Fortunately, it turns out that nearly all the "noise" that arises from the second point can be eliminated by taking advantage of deref coercions! This was the last "shoe to drop".

There is still the issue of having to be careful about calls from vm.rs to things outside that file, but it's manageable.

Cell<Option<Box<VM>>>

In order to get the "safe and stable #[thread_local]" exception we need a const initializer, which means we need to be able to put something into the Cell that isn't a VM. So the type needs to be Cell<Option<Box<VM>>>.

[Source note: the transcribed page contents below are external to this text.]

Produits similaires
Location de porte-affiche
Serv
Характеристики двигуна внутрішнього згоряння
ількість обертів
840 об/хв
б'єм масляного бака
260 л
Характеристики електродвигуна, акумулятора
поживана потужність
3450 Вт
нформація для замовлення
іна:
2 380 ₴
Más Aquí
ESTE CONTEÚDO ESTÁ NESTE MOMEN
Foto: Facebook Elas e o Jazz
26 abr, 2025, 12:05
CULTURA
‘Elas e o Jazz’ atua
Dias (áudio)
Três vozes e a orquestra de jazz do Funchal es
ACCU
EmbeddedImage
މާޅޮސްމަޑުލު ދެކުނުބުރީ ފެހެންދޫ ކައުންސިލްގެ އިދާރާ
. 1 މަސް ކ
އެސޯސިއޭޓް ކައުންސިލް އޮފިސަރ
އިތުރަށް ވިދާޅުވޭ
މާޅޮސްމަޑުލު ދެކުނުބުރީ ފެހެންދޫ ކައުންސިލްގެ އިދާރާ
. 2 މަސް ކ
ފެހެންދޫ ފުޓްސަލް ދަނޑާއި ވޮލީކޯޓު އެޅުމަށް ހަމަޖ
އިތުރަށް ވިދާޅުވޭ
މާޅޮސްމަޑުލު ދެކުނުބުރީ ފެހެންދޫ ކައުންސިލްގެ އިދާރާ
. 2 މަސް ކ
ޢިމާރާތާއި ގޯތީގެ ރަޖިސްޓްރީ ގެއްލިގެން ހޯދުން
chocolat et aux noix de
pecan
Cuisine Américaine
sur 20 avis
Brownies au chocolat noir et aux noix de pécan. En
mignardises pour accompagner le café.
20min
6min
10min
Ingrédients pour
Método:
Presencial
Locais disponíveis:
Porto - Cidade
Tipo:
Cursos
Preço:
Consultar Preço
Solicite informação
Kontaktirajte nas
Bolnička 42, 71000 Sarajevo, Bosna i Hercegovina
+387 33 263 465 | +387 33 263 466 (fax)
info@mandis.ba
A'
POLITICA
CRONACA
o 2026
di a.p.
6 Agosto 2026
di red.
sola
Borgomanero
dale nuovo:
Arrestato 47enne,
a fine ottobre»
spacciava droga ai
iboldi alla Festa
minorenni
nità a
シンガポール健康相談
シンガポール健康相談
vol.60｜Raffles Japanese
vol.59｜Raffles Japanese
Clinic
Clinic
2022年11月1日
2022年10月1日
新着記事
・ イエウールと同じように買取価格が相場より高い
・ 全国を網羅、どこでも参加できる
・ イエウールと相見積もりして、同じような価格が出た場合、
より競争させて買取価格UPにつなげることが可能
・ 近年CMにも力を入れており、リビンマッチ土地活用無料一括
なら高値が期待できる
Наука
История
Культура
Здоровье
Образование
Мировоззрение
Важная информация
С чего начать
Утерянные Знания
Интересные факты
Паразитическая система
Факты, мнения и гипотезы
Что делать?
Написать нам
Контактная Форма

Recall that you can't turn an Option<&T> into an &Option<T>. The latter type has the "is this a Some or None" bit immediately adjacent to the bits representing T. So if I hand you a t:&T and you wrap it as Some(t), those bits aren't adjacent in memory. This means that all the VM methods need to operate on an Option<Box<VM>> -- we can't just wrap a Some() around &mut self "at the last minute" before inserting it into the thread-local storage cell. Fortunately deref coercions save the day here too -- the coercion is inferred through both layers (Box and Option) of wrapper, so there is no additional noise in the code.

Note that Rust is clever and can find some sequence of bits that aren't a valid T, so sizeof(Option<T>)==sizeof(T). And in fact, Box<T> is one of these cases (and this is guaranteed). So the Option has no overhead.

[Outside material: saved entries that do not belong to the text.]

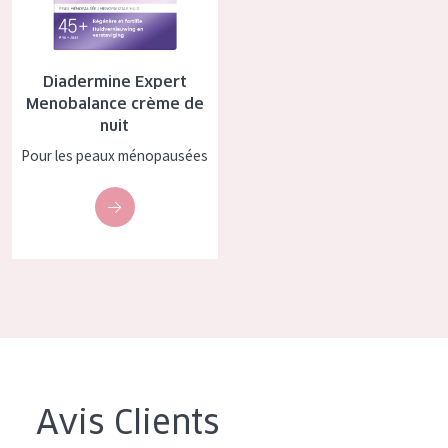
COLLECTION
Essentials
Diadermine Expert
Lift+
Menobalance crème de
nuit
Expert
Pour les peaux ménopausées
TYPE DE PEAU
Peau sensible
Peau normale à sèche
Peau mixte ou grasse
Peau mature
Peau ménopausée
Avis Clients
ÂGE :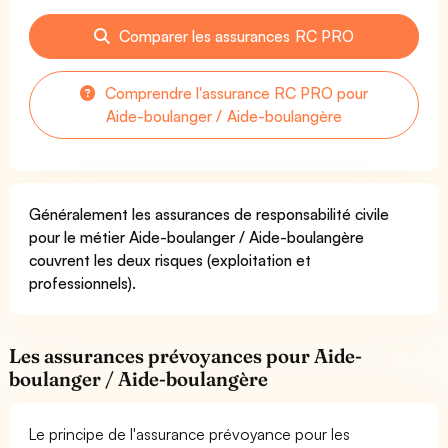
Comparer les assurances RC PRO
Comprendre l'assurance RC PRO pour
Aide-boulanger / Aide-boulangère
Généralement les assurances de responsabilité civile
pour le métier Aide-boulanger / Aide-boulangère
couvrent les deux risques (exploitation et
professionnels).
Les assurances prévoyances pour Aide-
boulanger / Aide-boulangère
Le principe de l'assurance prévoyance pour les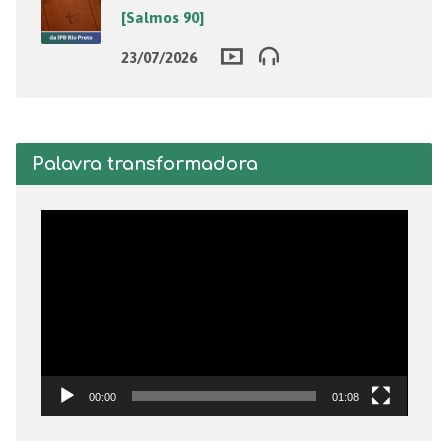
[Salmos 90]
23/07/2026
Palavra transformadora
Tocador
de
vídeo
00:00
01:08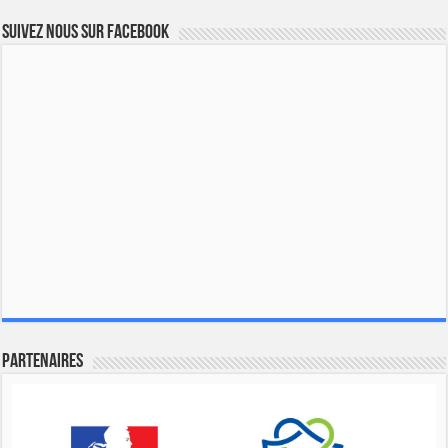
Suivez nous sur Facebook
Partenaires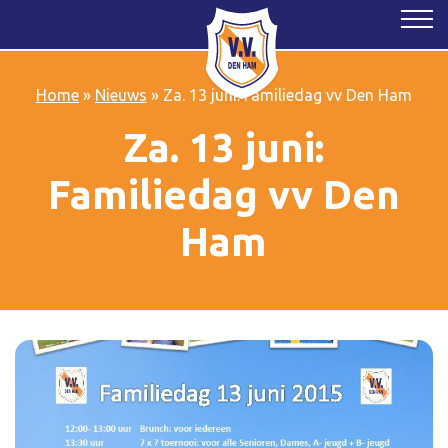
Home
»
Nieuws
»
Za. 13 juni: Familiedag vv Den Ham
Za. 13 juni:
Familiedag vv Den
Ham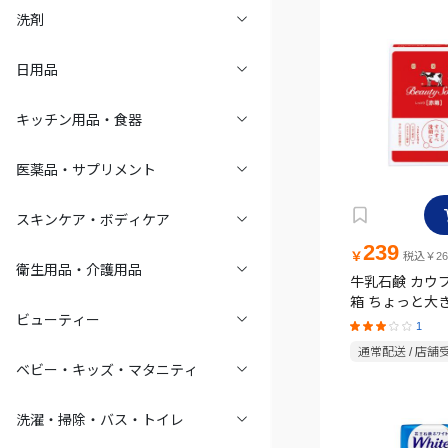
洗剤
日用品
キッチン用品・食器
医薬品・サプリメント
スキンケア・ボディケア
239
￥
税込￥26
衛生用品・介護用品
牛乳石鹸 カウ
箱 ちょっと大
ビューティー
125g×2コ入
1
通常配送 / 店舗
ベビー・キッズ・マタニティ
洗濯・掃除・バス・トイレ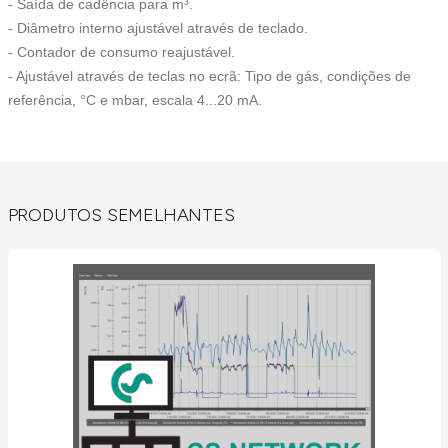
- Saída de cadência para m³.
- Diâmetro interno ajustável através de teclado.
- Contador de consumo reajustável.
- Ajustável através de teclas no ecrã: Tipo de gás, condições de
referência, °C e mbar, escala 4...20 mA.
PRODUTOS SEMELHANTES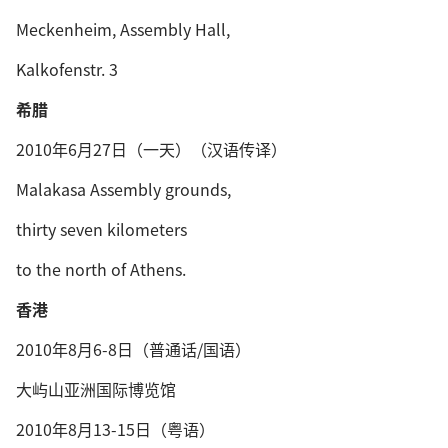
Meckenheim, Assembly Hall,
Kalkofenstr. 3
希腊
2010年6月27日（一天）（汉语传译）
Malakasa Assembly grounds,
thirty seven kilometers
to the north of Athens.
香港
2010年8月6-8日（普通话/国语）
大屿山亚洲国际博览馆
2010年8月13-15日（粤语）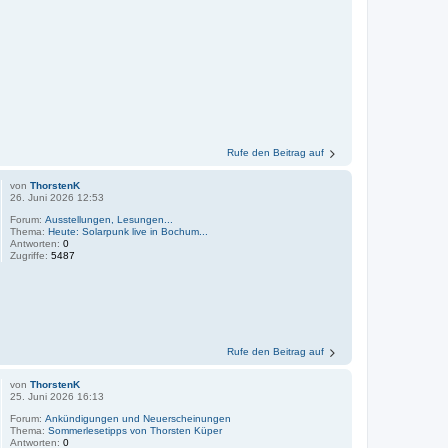
Rufe den Beitrag auf
von
ThorstenK
26. Juni 2026 12:53
Forum:
Ausstellungen, Lesungen...
Thema:
Heute: Solarpunk live in Bochum...
Antworten:
0
Zugriffe:
5487
Rufe den Beitrag auf
von
ThorstenK
25. Juni 2026 16:13
Forum:
Ankündigungen und Neuerscheinungen
Thema:
Sommerlesetipps von Thorsten Küper
Antworten:
0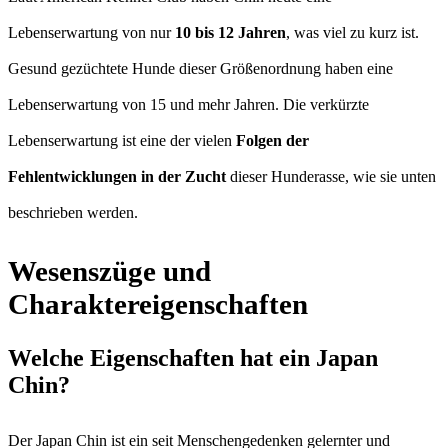
Lebenserwartung von nur
10 bis 12 Jahren
, was viel zu kurz ist.
Gesund gezüchtete Hunde dieser Größenordnung haben eine
Lebenserwartung von 15 und mehr Jahren. Die verkürzte
Lebenserwartung ist eine der vielen
Folgen der
Fehlentwicklungen in der Zucht
dieser Hunderasse, wie sie unten
beschrieben werden.
Wesenszüge und
Charaktereigenschaften
Welche Eigenschaften hat ein Japan
Chin?
Der Japan Chin ist ein seit Menschengedenken gelernter und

Closing thoughts, language-level support

This would have been easier with language-level support.

What wouldn't help

Although it it was decreed that Cell<T> and &mut T are interchangeable, a LocalKey<Cell<T>> isn't quite the same thing as a Cell<T>, so it wouldn't be safe for the standard library to contain something like this:

impl<T> LocalKey<Cell<T>> {
  fn get_mut(&self) -> &mut T {
    unsafe {
      // ... mem::transmute() voodoo goes here ...

The problem here is that you can call LocalKey<Cell<T>>::get_mut() twice and end up with two &mut Ts that point to the same thing (mutable aliasing) which results in undefined behavior.

What would help

The ideal solution is for Rust to let you call arbitrary methods T::foo(&mut self...) on a LocalKey<Cell<T>>. This way you can have one (and only one) &mut T at any syntactical point in your program -- the &mut self.